Turkey: nuclear world-beaters
If you want a glimpse of the fantasy land that the nuclear industry lives in, you couldn’t do better than take a look at what’s going on in Turkey right now.
After three previous attempts had to be abandoned, the latest process to commission and build the country’s first nuclear power plant descended into farce almost from the outset and hasn’t improved since. After 13 companies expressed an interest in the project, in the end just one – a consortium led by Russia’s state-run Atomstroyexport – bid in the contract tendering process.
Despite this putting the tender in contravention of Turkey’s competition laws and the country’s nuclear strategy being fraught with problems and dangers, the government has decided to press ahead.
And this is where things take a turn for the ludicrous. Today, the bidding consortium announced how much the electricity produced by the new plant would cost: 21 cents per kilowatt hour. That’s three times the current average price of electricity in Turkey. Electricity would have to triple in price before the reactor became economically viable.

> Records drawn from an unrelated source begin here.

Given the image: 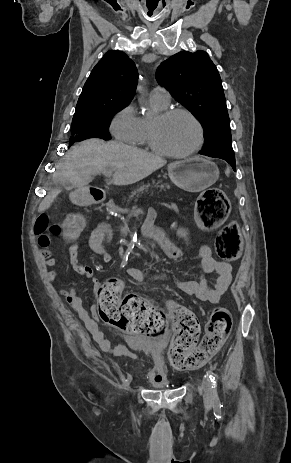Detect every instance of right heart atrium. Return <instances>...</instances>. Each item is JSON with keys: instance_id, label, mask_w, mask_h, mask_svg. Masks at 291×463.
<instances>
[{"instance_id": "right-heart-atrium-1", "label": "right heart atrium", "mask_w": 291, "mask_h": 463, "mask_svg": "<svg viewBox=\"0 0 291 463\" xmlns=\"http://www.w3.org/2000/svg\"><path fill=\"white\" fill-rule=\"evenodd\" d=\"M110 130L114 137L127 144H135L140 132V119L132 104L119 110L111 120Z\"/></svg>"}]
</instances>
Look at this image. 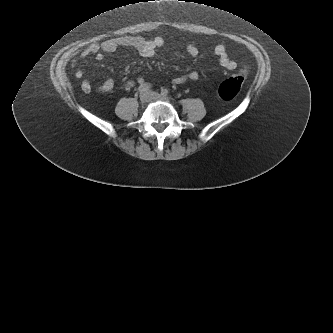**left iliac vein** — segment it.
I'll use <instances>...</instances> for the list:
<instances>
[{
  "mask_svg": "<svg viewBox=\"0 0 333 333\" xmlns=\"http://www.w3.org/2000/svg\"><path fill=\"white\" fill-rule=\"evenodd\" d=\"M150 94H151L152 99H155V100L169 101V99H170L168 96L161 95L156 92H150Z\"/></svg>",
  "mask_w": 333,
  "mask_h": 333,
  "instance_id": "obj_1",
  "label": "left iliac vein"
}]
</instances>
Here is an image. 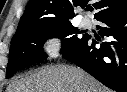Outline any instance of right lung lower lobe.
<instances>
[{
    "mask_svg": "<svg viewBox=\"0 0 127 92\" xmlns=\"http://www.w3.org/2000/svg\"><path fill=\"white\" fill-rule=\"evenodd\" d=\"M99 34L110 37L100 48L90 35L76 49L63 57L117 92H127V8L97 19ZM100 40V39H98Z\"/></svg>",
    "mask_w": 127,
    "mask_h": 92,
    "instance_id": "obj_1",
    "label": "right lung lower lobe"
}]
</instances>
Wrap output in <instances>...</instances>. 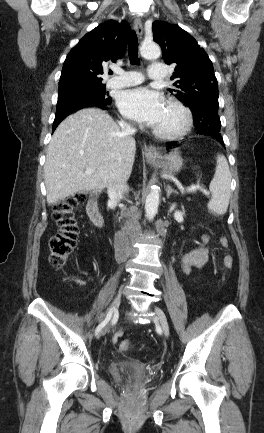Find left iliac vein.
<instances>
[{
    "label": "left iliac vein",
    "instance_id": "1",
    "mask_svg": "<svg viewBox=\"0 0 264 433\" xmlns=\"http://www.w3.org/2000/svg\"><path fill=\"white\" fill-rule=\"evenodd\" d=\"M155 313H156V317L158 319V322L161 325V328L164 332V335L166 337H168L169 336V326H168V322H167V319H166L164 312L160 308L155 307Z\"/></svg>",
    "mask_w": 264,
    "mask_h": 433
}]
</instances>
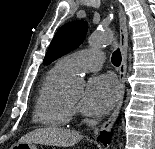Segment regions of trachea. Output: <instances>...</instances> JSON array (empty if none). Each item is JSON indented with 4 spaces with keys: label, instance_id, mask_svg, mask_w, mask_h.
Returning <instances> with one entry per match:
<instances>
[{
    "label": "trachea",
    "instance_id": "trachea-1",
    "mask_svg": "<svg viewBox=\"0 0 155 149\" xmlns=\"http://www.w3.org/2000/svg\"><path fill=\"white\" fill-rule=\"evenodd\" d=\"M112 63L115 66H119L121 64V52L120 49H116L112 54Z\"/></svg>",
    "mask_w": 155,
    "mask_h": 149
}]
</instances>
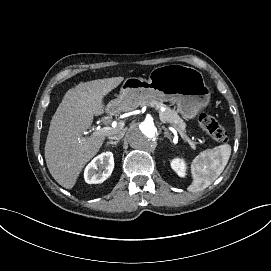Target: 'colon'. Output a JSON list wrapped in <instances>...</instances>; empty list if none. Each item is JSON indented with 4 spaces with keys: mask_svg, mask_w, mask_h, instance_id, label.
<instances>
[{
    "mask_svg": "<svg viewBox=\"0 0 271 271\" xmlns=\"http://www.w3.org/2000/svg\"><path fill=\"white\" fill-rule=\"evenodd\" d=\"M199 126L216 142H226L228 139L225 128L211 115L201 112L198 115Z\"/></svg>",
    "mask_w": 271,
    "mask_h": 271,
    "instance_id": "obj_1",
    "label": "colon"
}]
</instances>
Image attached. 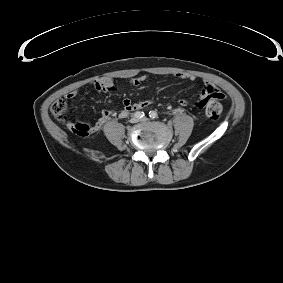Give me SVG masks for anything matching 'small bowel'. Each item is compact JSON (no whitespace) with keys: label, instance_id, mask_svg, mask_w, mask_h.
<instances>
[{"label":"small bowel","instance_id":"1","mask_svg":"<svg viewBox=\"0 0 283 283\" xmlns=\"http://www.w3.org/2000/svg\"><path fill=\"white\" fill-rule=\"evenodd\" d=\"M179 79L183 80H189V81H194L195 76L192 74H186V73H178L175 75ZM147 80L146 76H141L139 78H136L130 82L131 85L138 87L142 85L144 81ZM95 87L99 90V92H111V91H117L118 88L114 85V83L109 80V79H103V80H98L95 82ZM79 90H72L68 92L65 96L68 99L74 98L78 94ZM220 91L211 83L205 82L203 86L201 87V90L199 92L198 97L193 100L192 102H189L185 99H180L179 100V105L181 107L185 106H192L196 109H207V107L217 99L216 94H218ZM152 100H143L139 101L136 103H132L129 99H125L123 101V109L121 111L120 116L125 117L127 116L130 112L137 111V110H142L147 107H149L152 104ZM115 112L111 110H103L101 113L100 118L98 119L97 122L91 125L92 131L97 132L99 131L102 126L112 117L114 116Z\"/></svg>","mask_w":283,"mask_h":283}]
</instances>
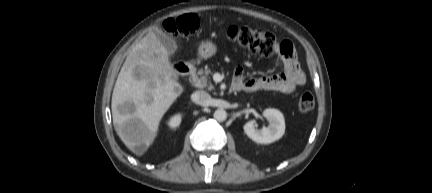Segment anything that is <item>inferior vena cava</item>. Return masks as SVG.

This would make Turkey’s reactor the most expensive electricity generating power plant in the world.. Wind power by comparison is currently generating electricity at one third of this offer.You really have to wonder what was going through the consortium representative’s minds when they wrote down the 21 cent figure. We’d have paid good money to see the looks on the government officials’ faces when they opened the envelope.
So much for nuclear’s promise of cheap electricity. Do you know they once said nuclear energy would be too cheap to be metered? Stop laughing, it’s true.